Les chants parallèles de Luciano Berio par Laurence Bouckaert

3. Organisation des unités sonores perceptibles

3.1 Une grande forme en arche

La forme en arche

Organisés sous la forme d’une progression en arche, Les chants parallèles, avec un point culminant pratiquement au milieu, peuvent se scinder en trois grandes sections précédées d'une introduction et se terminant par une coda.

  Repère temporel Durée
Introduction
0 – 1’50
1’50
1
1’50 – 6’08
4’16
2
6’08 - 11’28
5’20
3
11’28 - 16’18
4’50
Coda
16’18 – 17’50
1’24

La durée de chacune des parties présente une certaine homogénéité, courte pour les extrémités et pratiquement équivalente pour les trois parties centrales.

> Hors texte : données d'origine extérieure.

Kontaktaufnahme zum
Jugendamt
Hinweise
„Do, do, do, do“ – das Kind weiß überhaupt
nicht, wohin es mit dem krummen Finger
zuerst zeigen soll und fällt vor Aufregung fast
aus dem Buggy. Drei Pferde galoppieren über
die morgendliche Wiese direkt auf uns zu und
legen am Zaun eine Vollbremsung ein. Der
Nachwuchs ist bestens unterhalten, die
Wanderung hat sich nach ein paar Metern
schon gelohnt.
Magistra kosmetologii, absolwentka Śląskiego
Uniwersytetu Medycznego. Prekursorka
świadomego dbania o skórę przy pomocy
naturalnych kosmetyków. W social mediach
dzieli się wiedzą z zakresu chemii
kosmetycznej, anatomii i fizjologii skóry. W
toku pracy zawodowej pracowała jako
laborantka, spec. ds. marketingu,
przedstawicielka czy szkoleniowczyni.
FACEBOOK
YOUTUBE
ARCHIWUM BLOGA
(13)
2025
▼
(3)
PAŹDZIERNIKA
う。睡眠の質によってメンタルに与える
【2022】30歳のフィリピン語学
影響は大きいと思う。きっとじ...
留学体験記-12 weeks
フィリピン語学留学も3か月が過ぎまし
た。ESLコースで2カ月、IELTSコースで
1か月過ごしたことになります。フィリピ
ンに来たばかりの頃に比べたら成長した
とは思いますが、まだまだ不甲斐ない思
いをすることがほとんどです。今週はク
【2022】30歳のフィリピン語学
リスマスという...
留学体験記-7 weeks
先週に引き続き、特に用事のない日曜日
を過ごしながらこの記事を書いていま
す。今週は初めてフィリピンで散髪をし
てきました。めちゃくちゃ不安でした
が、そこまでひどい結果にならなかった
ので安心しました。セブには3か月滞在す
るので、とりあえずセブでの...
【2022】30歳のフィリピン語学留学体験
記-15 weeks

3.2 D’une section à l’autre

L’introduction et la coda se répondent, rappelant à la mémoire ce qui a été énoncé au début. La voix chantée domine, sous forme de continuum sonore, ponctuée par quelques interjections vocales (eh, ah) et une série de glissandi, issu de la synthèse.

Exemple sonore N°1 : introduction - durée:1'52 Exemple sonore N°2 : coda - durée: 1'24

3.3 Entre les deux bornes….

Entre ces deux bornes, une grande partie centrale progresse sur le mode tension/détente. Trois sections se dégagent.
Elles s’articulent toutes sur le même principe : un continuum sonore réalisé à partir de la voix chantée, sur lequel des éléments discontinus de synthèse sonore se détachent.
Deux catégories :
En couleur jaune claire, on entend des sons plutôt dans le registre aigu et pauvre en harmoniques, dessinant quelquefois de courts motifs mélodiques.
À l’inverse, la seconde catégorie, plus riche en harmonique, met en avant des évolutions morphologiques avec des timbres aux sonorités plus rugueuses.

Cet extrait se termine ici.